To cloud matters further, here is a "bone" for those of you who prefer to think of this retention mode in terms of ion pair formation. The physical chemistry at the surface of a hydrophobic material leaves open the possibility that while ion pairs may generally be unlikely to form in the mobile phase, they may well be present in the stationary phase. For example, in a previous post I mentioned a paper which showed that a dielectric constant of less than 43.6 was required in order to have any measurable ion pair formation in the case of tetraisoamylammonium nitrate. In that specific case, more then 76% methanol or more than 86% acetonitrile are required in order to achieve that dielectric constant. While such conditions are uncommon in ion pair chromatography, the dielectric constant of the stationary phase under conditions commonly employed in ion pair chromatography might easily be below that critical limit. For example, the dielectric constant of the stationary phase in the case of C18 bonded phase silica is a function of the bonded phase, the solvent content and the water content. Although I'm not aware of any specific stationary phase dielectric constant data measured under reversed phase conditions, it seems fairly likely that the dielectric constant would be low enough to support ion pair formation since the stationary phase should be fairly rich in organic solvent relative to the mobile phase, poorer in water content relative to the mobile phase with the added dielectric constant reducing effect of the bonded phase. If this is so, then perhaps ion pairs actually form as they approach the stationary phase even if they can't form in the mobile phase.

[Uwe Neue]

A bonded phase is a monomolecular layer. Being a C18, it is a bit thicker than a standard probe molecule, and a bit thicker than a stretched surface active molecule such as SDS, but this does not make it a bulk hydrocarbon liquid. I think there is no "bone" ...

[HW Mueller]

Well, if one can invoke a double (or if convenient, higher) layer of ions to explain things then why not a double or more layer of organic modifyer on the C-18, with bulk solvent properties? Laminar flow can be invoked to indicate that.
Can something be learned here from interface or lipid bylayer studies?

Anyway, I am beginning to loose oversight so it seems to me that Tom "hit the nail on the head", as we would say here, when he pointed out that the sundry explanations seem to leave possibilities open, maybe wide open?

[tom jupille]

I've found this thread very instructive; more understanding is always better than less. As a matter of practice, however, simplified explanations such as "dynamic ion-exchange" or "ion-pair" are usually sufficient even if they range from incomplete to incorrect. The trick is knowing how far to push the model.

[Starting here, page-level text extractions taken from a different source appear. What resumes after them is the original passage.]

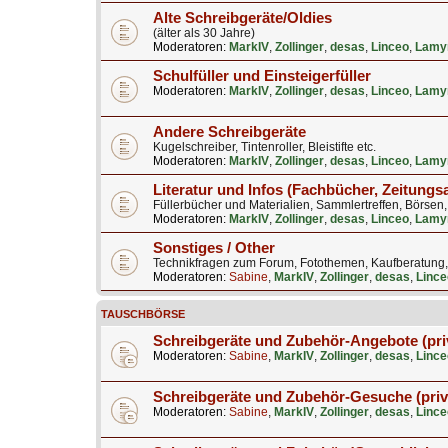
Alte Schreibgeräte/Oldies
(älter als 30 Jahre)
Moderatoren:
MarkIV
,
Zollinger
,
desas
,
Linceo
,
Lamy
Schulfüller und Einsteigerfüller
Moderatoren:
MarkIV
,
Zollinger
,
desas
,
Linceo
,
Lamy
Andere Schreibgeräte
Kugelschreiber, Tintenroller, Bleistifte etc.
Moderatoren:
MarkIV
,
Zollinger
,
desas
,
Linceo
,
Lamy
Literatur und Infos (Fachbücher, Zeitungs
Füllerbücher und Materialien, Sammlertreffen, Börsen
Moderatoren:
MarkIV
,
Zollinger
,
desas
,
Linceo
,
Lamy
Sonstiges / Other
Technikfragen zum Forum, Fotothemen, Kaufberatung, B
Moderatoren:
Sabine
,
MarkIV
,
Zollinger
,
desas
,
Lince
TAUSCHBÖRSE
Schreibgeräte und Zubehör-Angebote (pri
Moderatoren:
Sabine
,
MarkIV
,
Zollinger
,
desas
,
Lince
Schreibgeräte und Zubehör-Gesuche (priv
Moderatoren:
Sabine
,
MarkIV
,
Zollinger
,
desas
,
Lince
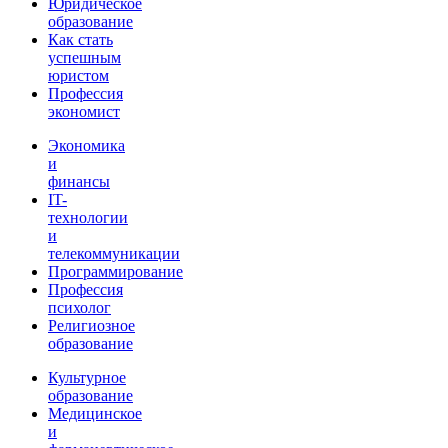
Юридическое
образование
Как стать
успешным
юристом
Профессия
экономист
Экономика
и
финансы
IT-
технологии
и
телекоммуникации
Программирование
Профессия
психолог
Религиозное
образование
Культурное
образование
Медицинское
и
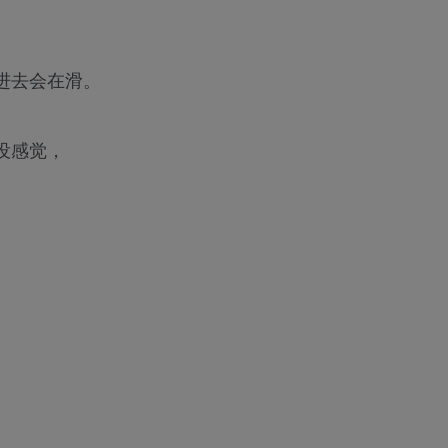
进去会在滑。
没感觉，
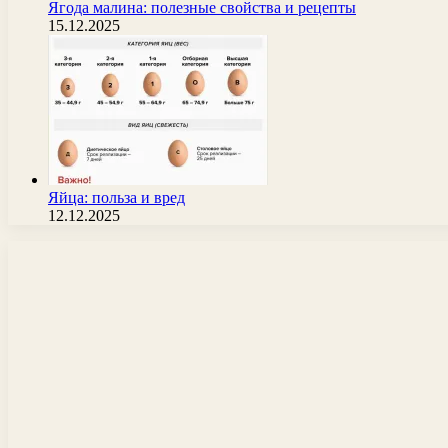
Ягода малина: полезные свойства и рецепты
15.12.2025
Яйца: польза и вред
12.12.2025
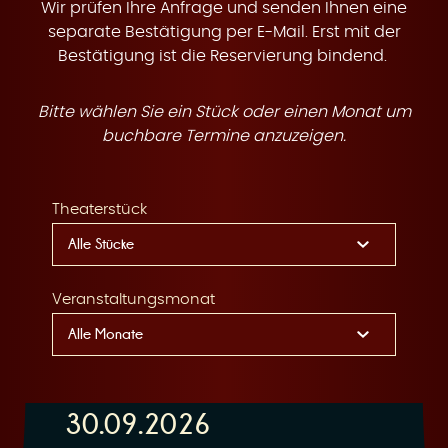
t
Wir prüfen Ihre Anfrage und senden Ihnen eine
separate Bestätigung per E-Mail. Erst mit der
Bestätigung ist die Reservierung bindend.
Bitte wählen Sie ein Stück oder einen Monat um
e
buchbare Termine anzuzeigen.
Theaterstück
n
Veranstaltungsmonat
30.09.2026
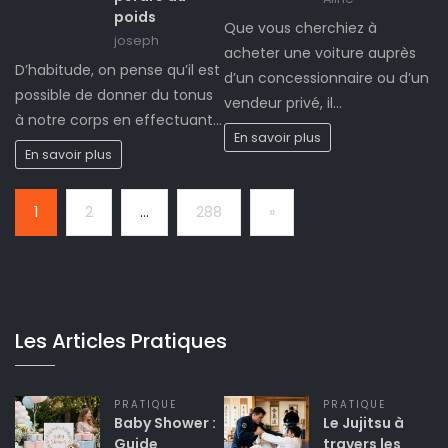
poids
Que vous cherchiez à
joseph
acheter une voiture auprès
D’habitude, on pense qu’il est
d’un concessionnaire ou d’un
possible de donner du tonus
vendeur privé, il…
à notre corps en effectuant…
En savoir plus
En savoir plus
Page:
Next
1
2
…
288
»
Les Articles Pratiques
PRATIQUE
PRATIQUE
Baby Shower :
Le Jujitsu à
Guide
travers les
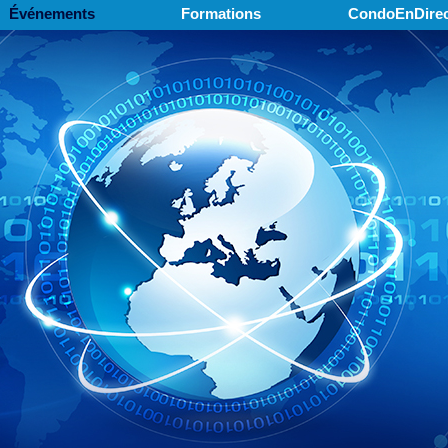
Événements
Formations
CondoEnDirec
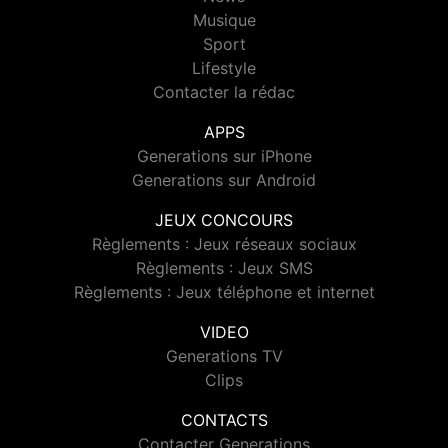
Musique
Sport
Lifestyle
Contacter la rédac
APPS
Generations sur iPhone
Generations sur Android
JEUX CONCOURS
Règlements : Jeux réseaux sociaux
Règlements : Jeux SMS
Règlements : Jeux téléphone et internet
VIDEO
Generations TV
Clips
CONTACTS
Contacter Generations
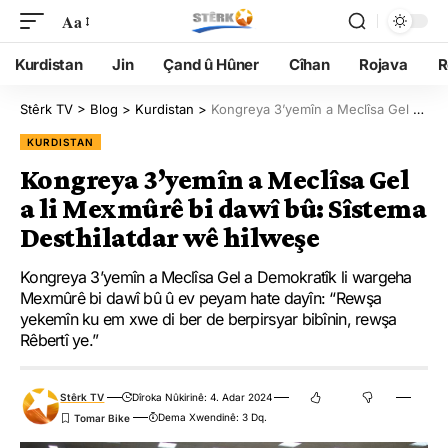
Aa
Kurdistan
Jin
Çand û Hûner
Cîhan
Rojava
R
Stêrk TV
>
Blog
>
Kurdistan
>
Kongreya 3’yemîn a Meclîsa Gel a li Mexmûrê bi dawî bû: Sîstema Desthilatdar wê hilweşe
KURDISTAN
Kongreya 3’yemîn a Meclîsa Gel
a li Mexmûrê bi dawî bû: Sîstema
Desthilatdar wê hilweşe
Kongreya 3’yemîn a Meclîsa Gel a Demokratîk li wargeha
Mexmûrê bi dawî bû û ev peyam hate dayîn: “Rewşa
yekemîn ku em xwe di ber de berpirsyar bibînin, rewşa
Rêbertî ye.”
Stêrk TV
Dîroka Nûkirinê: 4. Adar 2024
Dema Xwendinê: 3 Dq.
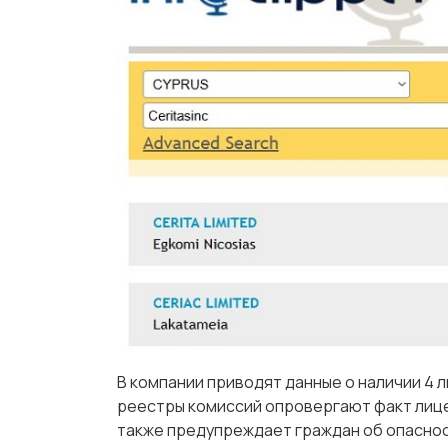
В компании приводят данные о наличии 4 
реестры комиссий опровергают факт лиц
также предупреждает граждан об опаснос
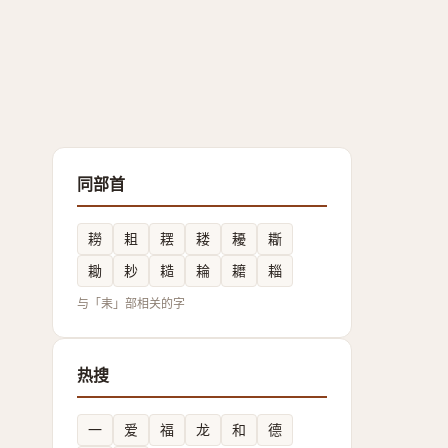
同部首
耮
耝
䎬
耧
耰
䎰
耡
耖
䎭
耣
耱
䎩
与「耒」部相关的字
热搜
一
爱
福
龙
和
德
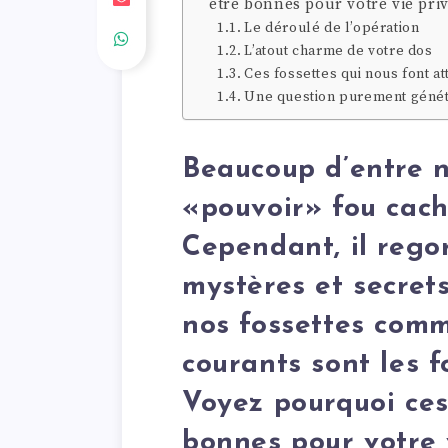
être bonnes pour votre vie priv
Le déroulé de l’opération
L’atout charme de votre dos
Ces fossettes qui nous font at
Une question purement géné
Beaucoup d’entre 
«pouvoir» fou cach
Cependant, il rego
mystères et secrets
nos fossettes comm
courants sont les f
Voyez pourquoi ces
bonnes pour votre 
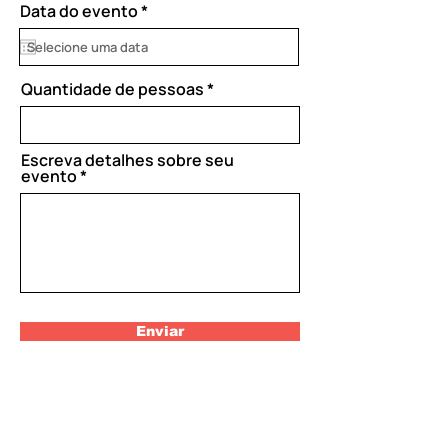
r
Data do evento
*
e
q
u
i
Quantidade de pessoas
r
e
d
Escreva detalhes sobre seu
evento
Enviar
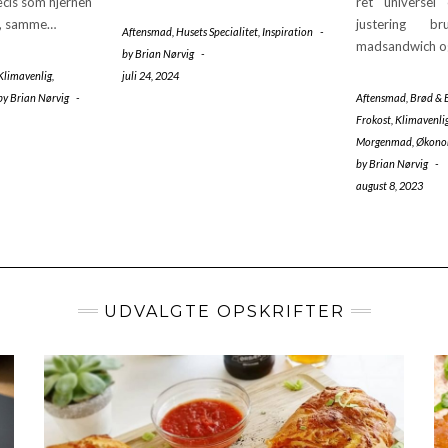
cis som hjernen
ret universel
t, samme…
justering b
Aftensmad
,
Husets Specialitet
,
Inspiration
-
madsandwich 
by
Brian Nørvig
-
Klimavenlig
,
juli 24, 2024
by
Brian Nørvig
-
Aftensmad
,
Brød & 
Frokost
,
Klimavenli
Morgenmad
,
Økono
by
Brian Nørvig
-
august 8, 2023
UDVALGTE OPSKRIFTER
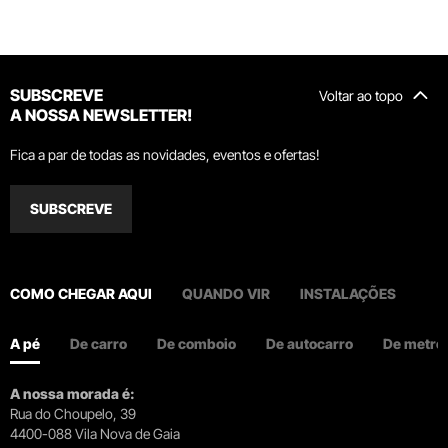
SUBSCREVE
Voltar ao topo
A NOSSA NEWSLETTER!
Fica a par de todas as novidades, eventos e ofertas!
SUBSCREVE
COMO CHEGAR AQUI
QUANDO VIR
INSTALAÇÕES
A pé
De carro
De comboio
De autocarro
De metro
A nossa morada é:
Rua do Choupelo, 39
4400-088 Vila Nova de Gaia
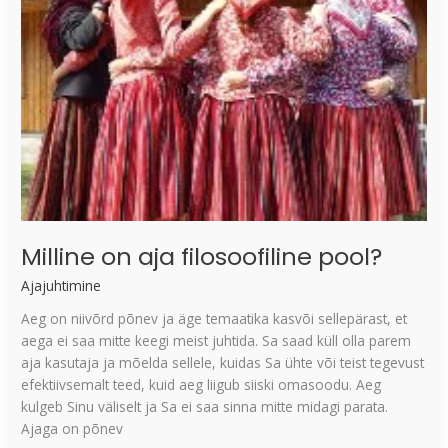
Milline on aja filosoofiline pool?
Ajajuhtimine
Aeg on niivõrd põnev ja äge temaatika kasvõi sellepärast, et
aega ei saa mitte keegi meist juhtida. Sa saad küll olla parem
aja kasutaja ja mõelda sellele, kuidas Sa ühte või teist tegevust
efektiivsemalt teed, kuid aeg liigub siiski omasoodu. Aeg
kulgeb Sinu väliselt ja Sa ei saa sinna mitte midagi parata.
Ajaga on põnev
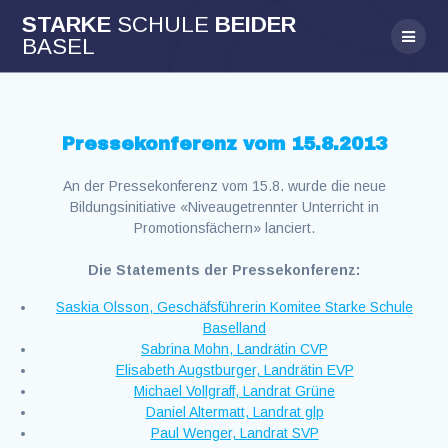
Skip
STARKE
SCHULE
BEIDER
to
BASEL
content
Pressekonferenz vom 15.8.2013
An der Pressekonferenz vom 15.8. wurde die neue
Bildungsinitiative «Niveaugetrennter Unterricht in
Promotionsfächern» lanciert.
Die Statements der Pressekonferenz:
Saskia Olsson, Geschäfsführerin Komitee Starke Schule
Baselland
Sabrina Mohn, Landrätin CVP
Elisabeth Augstburger, Landrätin EVP
Michael Vollgraff, Landrat Grüne
Daniel Altermatt, Landrat glp
Paul Wenger, Landrat SVP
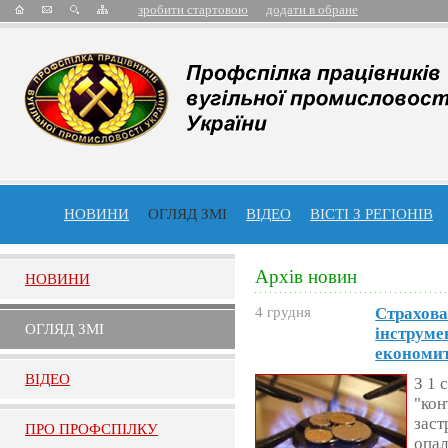
зробити стартовою
додати в обране
НОВИНИ
ОГЛЯД ЗМІ
ВІДЕО
ВІСТІ З РЕГІОНІВ
Архів новин
НОВИНИ
4 грудня
Страхова
ОГЛЯД ЗМI
інструмен
економи
ВIДЕО
З 1 
"кон
заст
ПРО ПРОФСПIЛКУ
опал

As a trivial example, "sunrise" is a useful concept for day-to-day living, even if we all (well, almost all) recognize that it's based on an incorrect model and that the earth, sun, and planets actually rotate around a common center of gravity. If I want to send a probe to Mars, on the other hand . . .

[Bill Tindall]

I have been following this discussion with interest, especially Chris's learned discussion.

The dielectric constant of a solvent has a huge effect on the pKa of acids, especially if there is a double charge involved (eg phosphate). If the dielectric constant of what I will call the retention volume (place where retention occurs) differs from that of the bulk solution then there should be great differences in retention from that predicted from bulk solution pH and analyte pKa( in the elution solvent). No doubt someone has done this work. In fact I think Roses, etc. were able to model retention and the models fit well (from memory, I may be inspired to go look the paper up to see if it is relevant to the discussion).

In my graduate research (Kolthoff) group it was accepted as fact that ion pairing was important above a methanol concentration of 60%. It was so accepted that I don't recall a reference ever being mentioned, or the "fact" questioned. I will see if I can find the source of this "fact". I do have in hand a reference(Grunwald) to a paper reporting ion pair formation at a dielectric constant larger than 43.5.